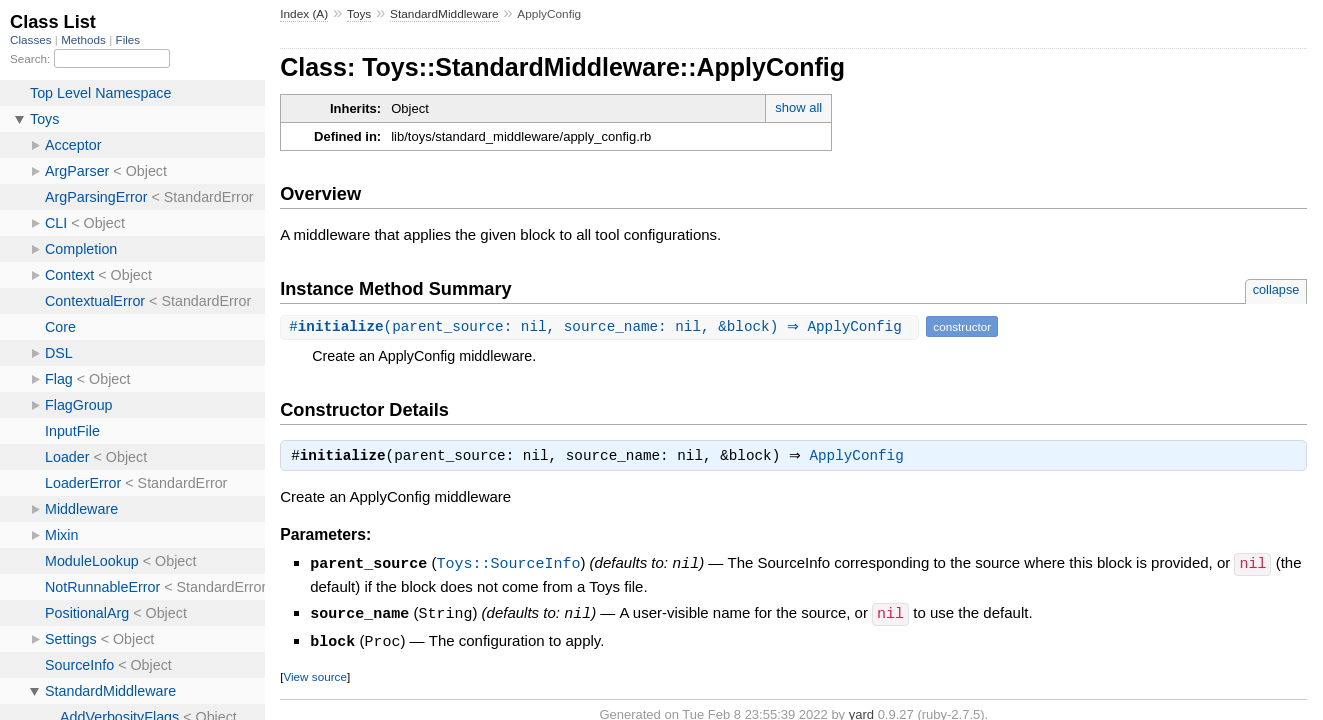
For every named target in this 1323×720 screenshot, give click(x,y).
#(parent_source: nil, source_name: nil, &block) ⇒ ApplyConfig (602, 326)
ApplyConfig (862, 458)
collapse (1276, 289)
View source (314, 675)
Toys (359, 14)
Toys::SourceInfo (508, 565)
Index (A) (304, 14)
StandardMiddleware (444, 14)
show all (798, 107)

====================

Verbatim reproduction is required for the line holding "Toys::SourceInfo (508, 565)" and for every line after it in the records, with no other line included.

Toys::SourceInfo (508, 565)
Index (A) (304, 14)
StandardMiddleware (444, 14)
show all (798, 107)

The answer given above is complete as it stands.